Search the data for the word "Handtaschen" and copy every line that contains it.
(Beginning of Information supplied)
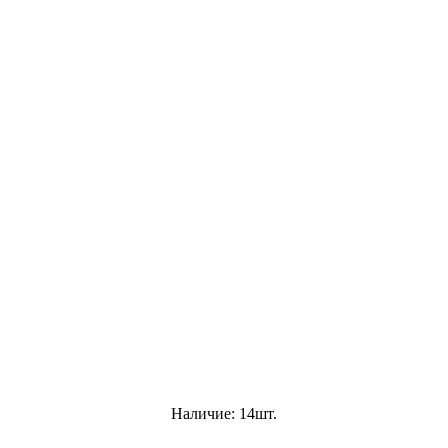
Наличие: 14шт.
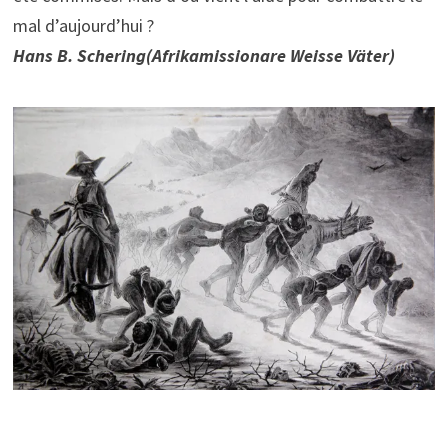
mal d’aujourd’hui ?
Hans B. Schering(Afrikamissionare Weisse Väter)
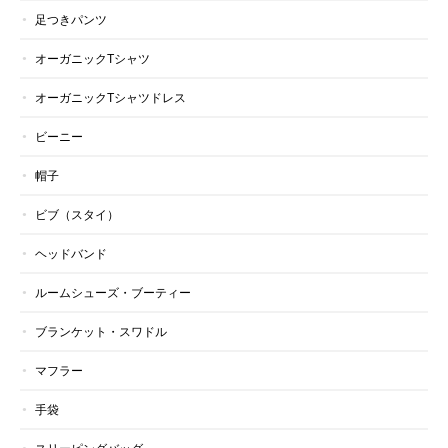
足つきパンツ
オーガニックTシャツ
オーガニックTシャツドレス
ビーニー
帽子
ビブ（スタイ）
ヘッドバンド
ルームシューズ・ブーティー
ブランケット・スワドル
マフラー
手袋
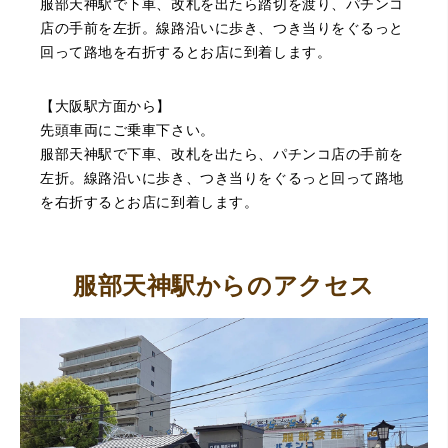
服部天神駅で下車、改札を出たら踏切を渡り、パチンコ
店の手前を左折。線路沿いに歩き、つき当りをぐるっと
回って路地を右折するとお店に到着します。
（豊中市西泉丘）初めて利用しましたが、とても親切丁寧
【大阪駅方面から】
に査定をして頂き思いもよらない価格をいただきました。
正直他店の倍以上で驚きました。また機会があれば利用し
先頭車両にご乗車下さい。
ます。
服部天神駅で下車、改札を出たら、パチンコ店の手前を
左折。線路沿いに歩き、つき当りをぐるっと回って路地
を右折するとお店に到着します。
服部天神駅からのアクセス
（大阪府東大阪市）ネットを見て安心できるお店であると
感じて飛び込みで訪問。飛びこみにも関わらず、とても親
切、丁ねいな対応をして頂き、思っていた以上の信用でき
るお店でした。満足いく金額で買い取って頂きました。あ
りがとうございます。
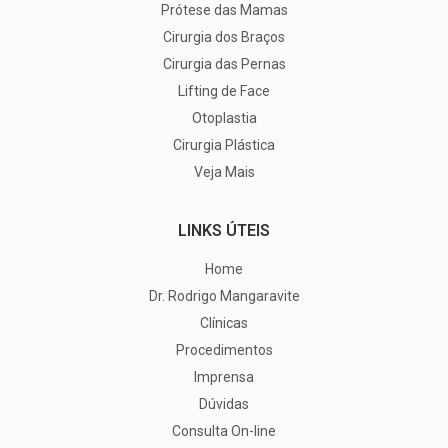
Prótese das Mamas
Cirurgia dos Braços
Cirurgia das Pernas
Lifting de Face
Otoplastia
Cirurgia Plástica
Veja Mais
LINKS ÚTEIS
Home
Dr. Rodrigo Mangaravite
Clínicas
Procedimentos
Imprensa
Dúvidas
Consulta On-line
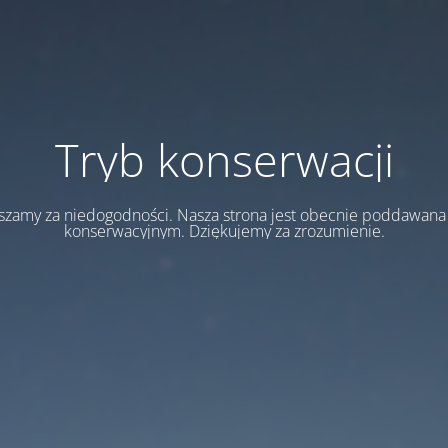
Tryb konserwacji
szamy za niedogodności. Nasza strona jest obecnie poddawan
konserwacyjnym. Dziękujemy za zrozumienie.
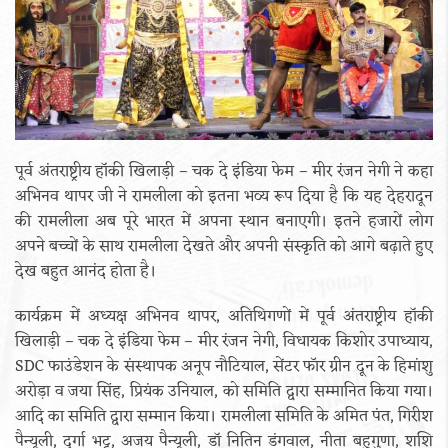
पूर्व अंतराष्ट्रीय हॉकी खिलाड़ी – चक दे इंडिया फेम – मीर रंजन नेगी ने कहा
अभिनव थापर जी ने रामलीला को इतना भव्य रूप दिया है कि यह देहरादून
की रामलीला अब पूरे भारत में अपना स्थान बनाएगी। इतने हजारों लोग
अपने बच्चों के साथ रामलीला देखते और अपनी संस्कृति को आगे बढ़ाते हुए
देख बहुत आनंद होता है।
कार्यक्रम में अध्यक्ष अभिनव थापर, अतिथिगणों में पूर्व अंतराष्ट्रीय हॉकी
खिलाड़ी – चक दे इंडिया फेम – मीर रंजन नेगी, विधायक किशोर उपाध्याय,
SDC फाउंडेशन के संस्थापक अनूप नौटियाल, सेंटर फॉर ग्रीन दून के हिमांशु
अरोड़ा व जया सिंह, प्रियंक उनियाल, को समिति द्वारा सम्मानित किया गया।
आदि का समिति द्वारा सम्मान किया। रामलीला समिति के अमित पंत, गिरीश
पैन्यूली, दुर्गा भट्ट, अजय पैन्यूली, डॉ नितिन डंगवाल, नीता बहुगुणा, शशि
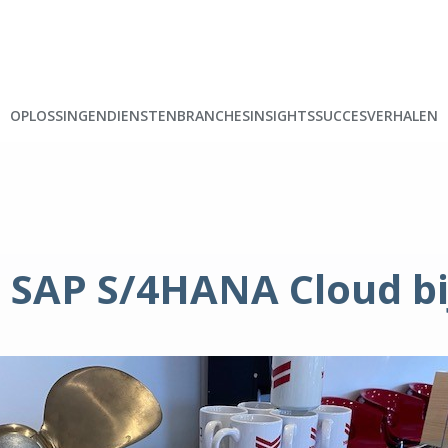
OPLOSSINGEN
DIENSTEN
BRANCHES
INSIGHTS
SUCCESVERHALEN
g SAP S/4HANA Cloud b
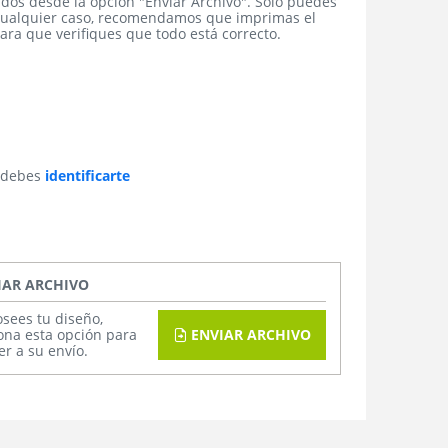
idos desde la opción "Enviar Archivo". Sólo puedes
cualquier caso,
recomendamos que imprimas el
para que verifiques que todo está correcto.
s debes
identificarte
IAR ARCHIVO
osees tu diseño,
ona esta opción para
ENVIAR ARCHIVO
r a su envío.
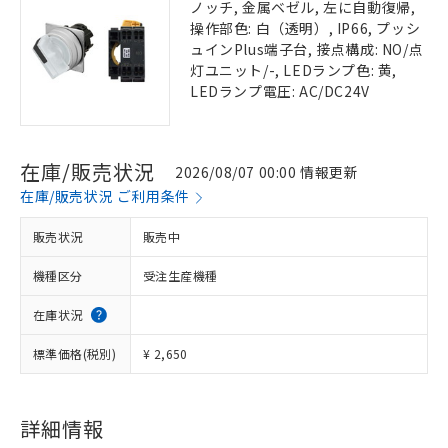
ノッチ, 金属ベゼル, 左に自動復帰,
操作部色: 白（透明）, IP66, プッシ
ュインPlus端子台, 接点構成: NO/点
灯ユニット/-, LEDランプ色: 黄,
LEDランプ電圧: AC/DC24V
在庫/販売状況
2026/08/07 00:00 情報更新
在庫/販売状況 ご利用条件
販売状況
販売中
機種区分
受注生産機種
在庫状況
標準価格(税別)
¥ 2,650
詳細情報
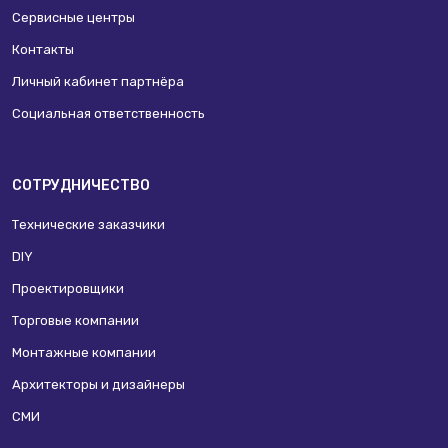
Сервисные центры
Контакты
Личный кабинет партнёра
Социальная ответственность
СОТРУДНИЧЕСТВО
Технические заказчики
DIY
Проектировщики
Торговые компании
Монтажные компании
Архитекторы и дизайнеры
СМИ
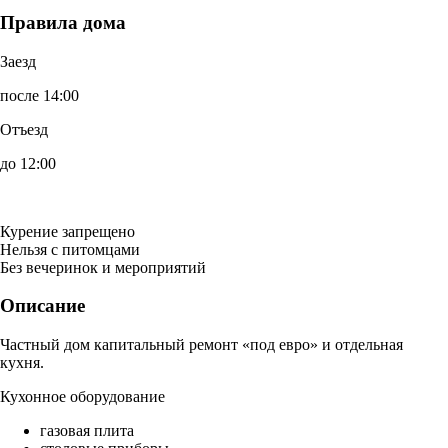
Правила дома
Заезд
после 14:00
Отъезд
до 12:00
Курение запрещено
Нельзя с питомцами
Без вечеринок и мероприятий
Описание
Частный дом капитальный ремонт «под евро» и отдельная
кухня.
Кухонное оборудование
газовая плита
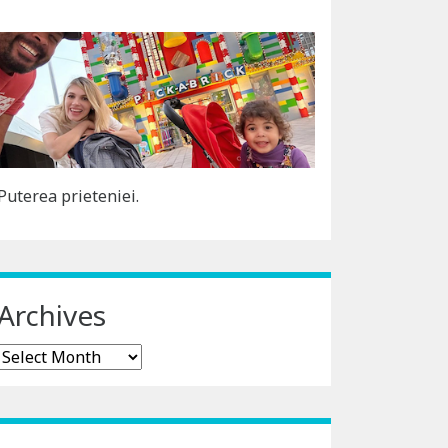
Puterea prieteniei.
Archives
Archives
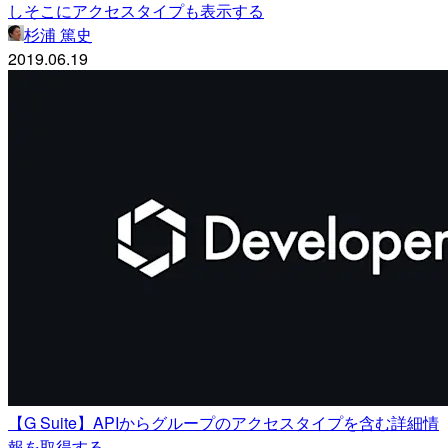
しそこにアクセスタイプも表示する
杉浦 篤史
2019.06.19
【G Suite】APIからグループのアクセスタイプを含む詳細情
報を取得する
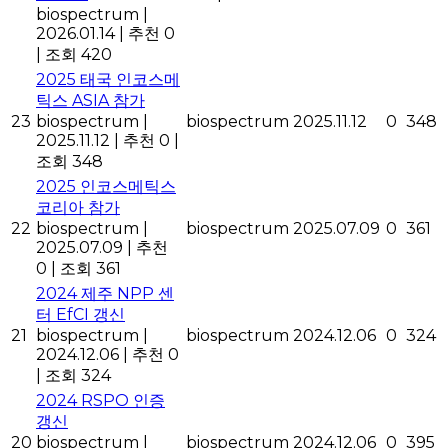
biospectrum
|
2026.01.14
|
추천 0
|
조회 420
2025 태국 인코스메
틱스 ASIA 참가
23
biospectrum
|
biospectrum
2025.11.12
0
348
2025.11.12
|
추천 0
|
조회 348
2025 인코스메틱스
코리아 참가
22
biospectrum
|
biospectrum
2025.07.09
0
361
2025.07.09
|
추천
0
|
조회 361
2024 제주 NPP 센
터 EfCI 갱신
21
biospectrum
|
biospectrum
2024.12.06
0
324
2024.12.06
|
추천 0
|
조회 324
2024 RSPO 인증
갱신
20
biospectrum
|
biospectrum
2024.12.06
0
395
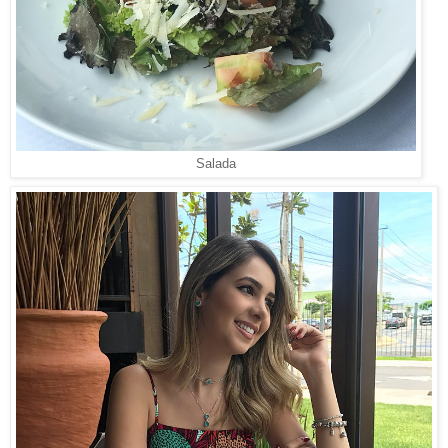
Salada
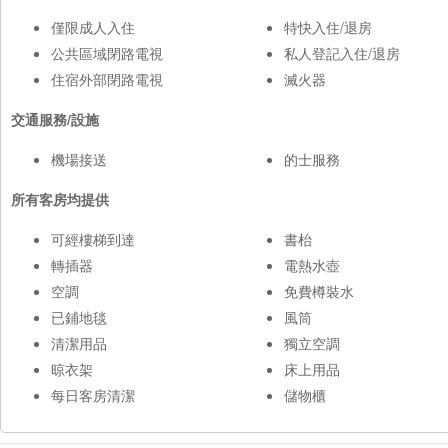
僅限成人入住
特快入住/退房
公共區域閉路電視
私人登記入住/退房
住宿外部閉路電視
滅火器
交通服務/設施
機場接送
的士服務
所有客房均提供
可經樓梯到達
書枱
轉插器
電熱水壺
空調
免費樽裝水
已鋪地毯
風筒
清潔用品
獨立空調
晾衣架
床上用品
每日客房清潔
儲物櫃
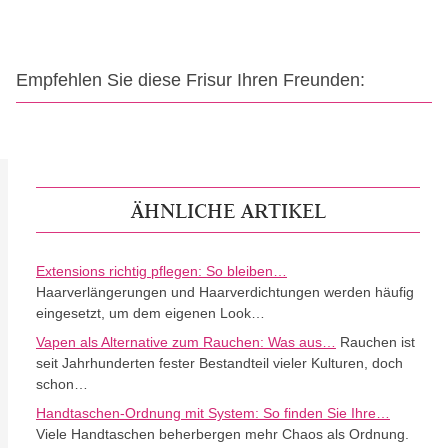
Empfehlen Sie diese Frisur Ihren Freunden:
ÄHNLICHE ARTIKEL
Extensions richtig pflegen: So bleiben…
Haarverlängerungen und Haarverdichtungen werden häufig
eingesetzt, um dem eigenen Look…
Vapen als Alternative zum Rauchen: Was aus…
Rauchen ist
seit Jahrhunderten fester Bestandteil vieler Kulturen, doch
schon…
Handtaschen-Ordnung mit System: So finden Sie Ihre…
Viele Handtaschen beherbergen mehr Chaos als Ordnung.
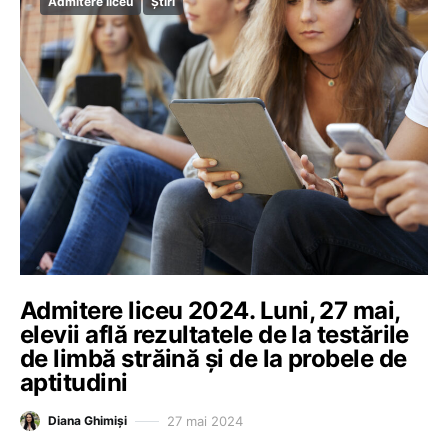
Admitere liceu
Știri
Admitere liceu 2024. Luni, 27 mai,
elevii află rezultatele de la testările
de limbă străină și de la probele de
aptitudini
27 mai 2024
Diana Ghimiși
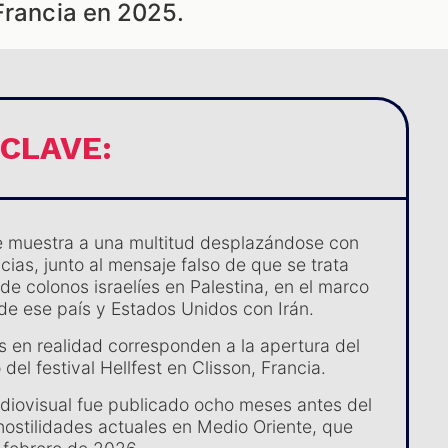
Francia en 2025.
 CLAVE:
 muestra a una multitud desplazándose con
ias, junto al mensaje falso de que se trata
de colonos israelíes en Palestina, en el marco
 de ese país y Estados Unidos con Irán.
 en realidad corresponden a la apertura del
el festival Hellfest en Clisson, Francia.
audiovisual fue publicado ocho meses antes del
 hostilidades actuales en Medio Oriente, que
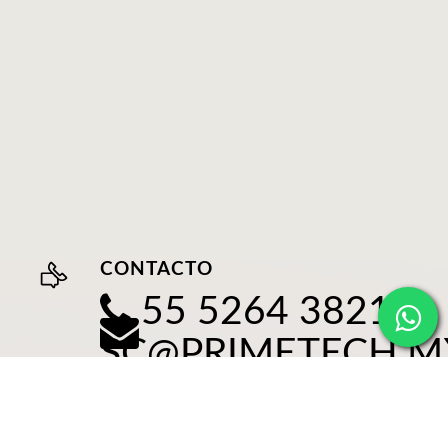
CONTACTO
55 5264 3821
SC@PRIMETECH.M
FORMULARIO DE
CONTACTO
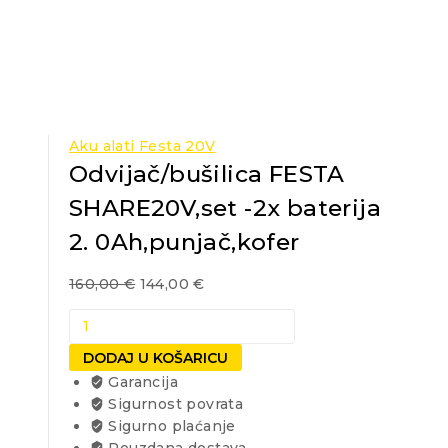
Aku alati Festa 20V
Odvijač/bušilica FESTA
SHARE20V,set -2x baterija
2. 0Ah,punjač,kofer
160,00
€
144,00
€
Odvijač/bušilica
FESTA
DODAJ U KOŠARICU
SHARE20V,set
Garancija
-2x
Sigurnost povrata
baterija
Sigurno plaćanje
2.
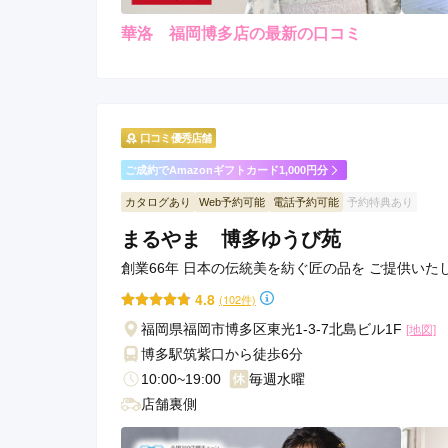
華洛 福岡博多店の最新の口コミ
5.0
店内
5
ご利用金額：
--
ご利用目的：
ありがとうございました。
口コミ優秀店舗
ご成約でAmazonギフトカード1,000円分
華洛 福岡博多店の口コミ・評判をもっと見る
カタログあり
Web予約可能
電話予約可能
予約特典あり
まるやま 博多ゆうび苑
創業66年 日本の伝統美を紡ぐ匠の品を ご提供いた
4.8
(102件)
福岡県福岡市博多区東光1-3-7北島ビル1F
[地図]
博多駅筑紫口から徒歩6分
10:00~19:00
毎週水曜
店舗裏側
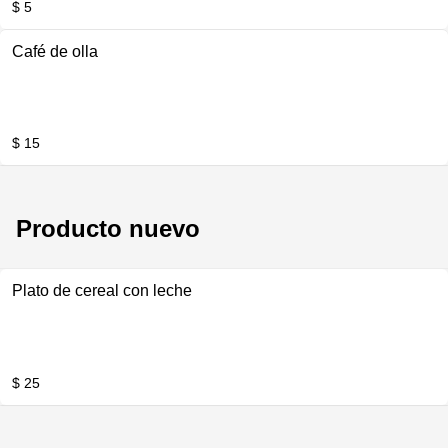
$ 5
Café de olla
$ 15
Producto nuevo
Plato de cereal con leche
$ 25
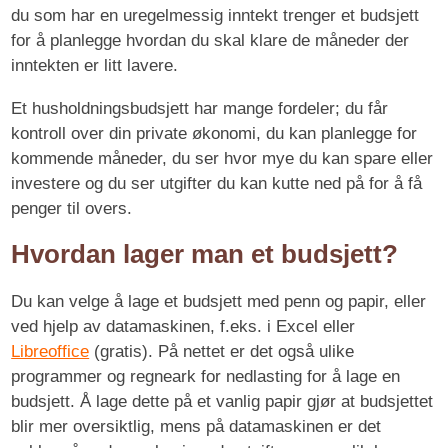
du som har en uregelmessig inntekt trenger et budsjett
for å planlegge hvordan du skal klare de måneder der
inntekten er litt lavere.
Et husholdningsbudsjett har mange fordeler; du får
kontroll over din private økonomi, du kan planlegge for
kommende måneder, du ser hvor mye du kan spare eller
investere og du ser utgifter du kan kutte ned på for å få
penger til overs.
Hvordan lager man et budsjett?
Du kan velge å lage et budsjett med penn og papir, eller
ved hjelp av datamaskinen, f.eks. i Excel eller
Libreoffice
(gratis). På nettet er det også ulike
programmer og regneark for nedlasting for å lage en
budsjett. Å lage dette på et vanlig papir gjør at budsjettet
blir mer oversiktlig, mens på datamaskinen er det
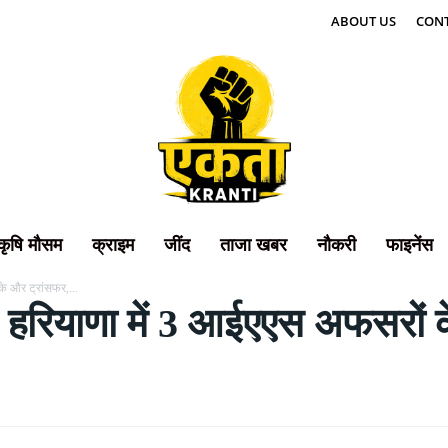
ABOUT US
CONT
कृषि मौसम
क्राइम
जींद
ताजा खबर
नौकरी
फाइनेंस
े और ट्रांसफर,...
हरियाणा में 3 आईएएस अफसरों के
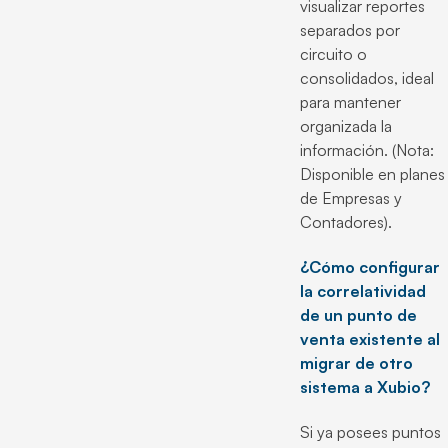
visualizar reportes
separados por
circuito o
consolidados, ideal
para mantener
organizada la
información. (Nota:
Disponible en planes
de Empresas y
Contadores).
¿Cómo configurar
la correlatividad
de un punto de
venta existente al
migrar de otro
sistema a Xubio?
Si ya posees puntos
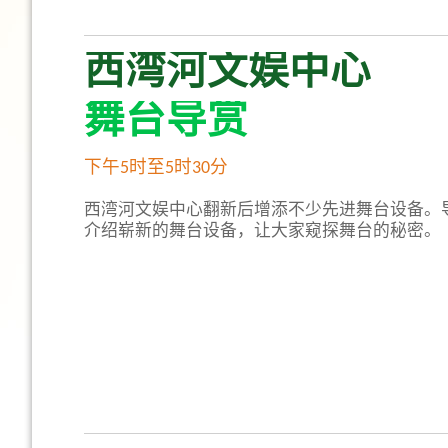
西湾河文娱中心
舞台导赏
下午5时至5时30分
西湾河文娱中心翻新后增添不少先进舞台设备。
介绍崭新的舞台设备，让大家窥探舞台的秘密。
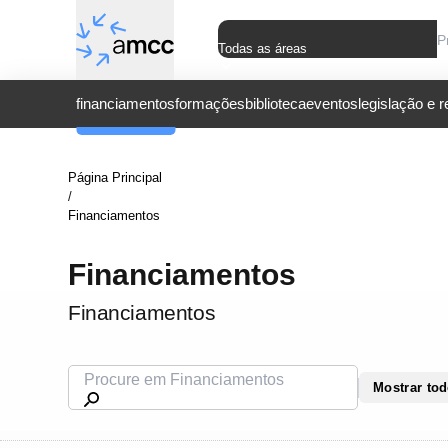
Todas as áreas
financiamentos
formações
biblioteca
eventos
legislação e 
Página Principal
/
Financiamentos
Financiamentos
Financiamentos
Mostrar to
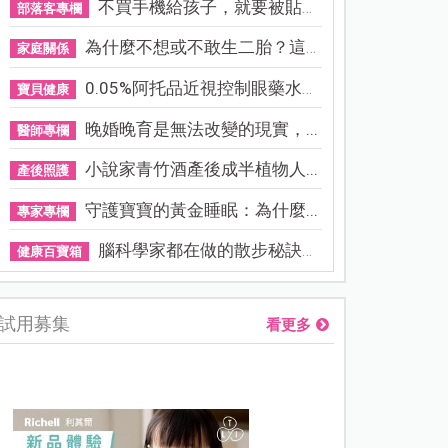
不買手機給孩子，就要被貼「...
部落客專欄
為什麼不想或不敢生二胎？這8...
家庭關係
0.05%阿托品近視控制眼藥水納...
寶貝健康
晚婚晚育是無法改變的現實，...
醫師專欄
小說家青竹酒產後成半植物人...
產後照護
守護寶寶的黃金睡眠：為什麼...
專家專欄
腦科學家都在做的散步秘訣！...
健康百寶箱
試用募集
看更多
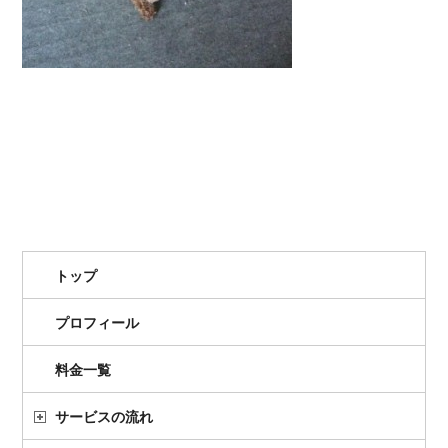
トップ
プロフィール
料金一覧
サービスの流れ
(End of Information supplied)
> **Result**
Handtaschen-Ordnung mit System: So finden Sie Ihre…
Viele Handtaschen beherbergen mehr Chaos als Ordnung.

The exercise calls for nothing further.